## DATA RECORDS
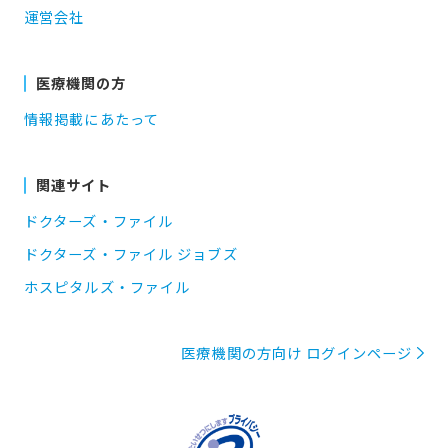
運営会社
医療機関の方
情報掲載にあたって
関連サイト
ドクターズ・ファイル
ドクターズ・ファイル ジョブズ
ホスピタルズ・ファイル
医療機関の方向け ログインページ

## PROBLEM TO WORK ON
Your task is to retype the records above in full and exactly, omitting the pictures.

## EXERCISE RESULT
運営会社
医療機関の方
情報掲載にあたって
関連サイト
ドクターズ・ファイル
ドクターズ・ファイル ジョブズ
ホスピタルズ・ファイル
医療機関の方向け ログインページ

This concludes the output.